Topik pertama dalam filsafat adalah seputar fenomena yang terjadi pada alam. Seperti Thales yang berpandangan bahwa arkhe (prinsip atau permulaan segala sesuatu) berasal dari air. Anaximandros berpandangan lain bahwa arkhe bersasal dari to apeiron (yang tidak ditentukan; yang tidak ada batas). Dan Anaximanes mengatakan bahwa udara lah yang seharusnya ditunjuk sebagai arkhe.  Kemudian pada periode selanjutnya (baca: Socrates) fokus kajian pemikiran Filsafat berpindah dari alam ke manusia.

Masuknya Filsafat ke dalam Dunia Islam

Pasca revolusi Abbasyiyah, gelombang Hellenisme pertama, masuk kepada dunia intelektual Islam yang berlangsung tahun 130 H./ 750 M. sampai 340 H./ 950 M. pada periode ini pertemuan kebudayaan antara budaya Islam (Arab) dengan budaya luar terjadi. Salah satu dalam bidang pengembangan pemikiran adalah penerjemahan teks Yunani ke dalam bahasa Arab. Dukungan ini diperoleh dengan dibangunnya bait al hikmah (wisma kebijaksanaan) oleh khalifah Harun al Rasyid yang selanjutnya menjadi episentrum kegiatan ilmiah di kalangan umat Islam di masa khalifah al Makmun.

Baca juga:  Pertentangan-pertentangan Tasawuf di Nusantara

Bagi umat Islam, Aristoteles merupakan filsuf Yunani yang menonjol dari menarik.
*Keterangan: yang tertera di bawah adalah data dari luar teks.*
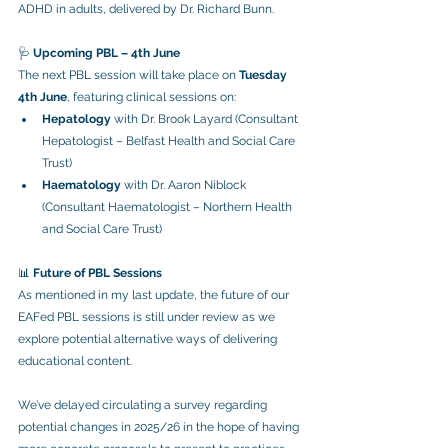
ADHD in adults, delivered by Dr. Richard Bunn.
🩺 
Upcoming PBL – 4th June
The next PBL session will take place on 
Tuesday 
4th June
, featuring clinical sessions on:
Hepatology
 with Dr. Brook Layard (Consultant 
Hepatologist – Belfast Health and Social Care 
Trust)
Haematology
 with Dr. Aaron Niblock 
(Consultant Haematologist – Northern Health 
and Social Care Trust)
📊 
Future of PBL Sessions
As mentioned in my last update, the future of our 
EAFed PBL sessions is still under review as we 
explore potential alternative ways of delivering 
educational content.
We’ve delayed circulating a survey regarding 
potential changes in 2025/26 in the hope of having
Umat Islam mengambil metode sistematis dan rasional yang diajarkan oleh Aristoteles, seperti logika formal, di samping biologi, ilmu bumi matematis dan lainnya. Dari sanalah Aristoteles diberi gelar al Mu’allim al Awwal (guru pertama). Meski sejatinya pemahaman umat Islam terhadap pemikiran Aristoteles melalui kacamata neo-platonis: Plotinus dan Pophyry.

Al Kindi, Abu Yusuf Ya’qub al Kindi merupakan seorang yang pertama kali menerjemahkan filsafat Yunani ke dalam bahasa Arab. Meski dalam catatan Sayyed Hossein Nasr, Iranshahri adalah filsuf pertama yang muncul di dunia Islam. Ia merupakan seorang Persia yang mencoba membawa filsafat ke Timur. Tetapi untuk menyebutnya sebagai pendiri filsafat Islam, masih belum ada fragmen yang memadai dikarenakan minimnya karya peninggalan yang telah sampai kepada kita.

Seiring berjalannya waktu, filsafat Islam berkembang menjadi beberapa aliran. Menurut Bagir (2021), setidaknya ada lima aliran pemikiran dalam Islam: ilmu Kalam; tasawuf atau irfanMasysya’iyah (paripatetik); Isyraqiyyah (illuminasi); dan al Hikmah al Muta’aliyyah (filsafat Hikmah). Ketiga aliran terakhir dapat dikategorikan sebagai Filsafat Islam. Dan bagi Hossein Nasr tasawuf rasionalistik merupakan bagian dari filsafat Islam.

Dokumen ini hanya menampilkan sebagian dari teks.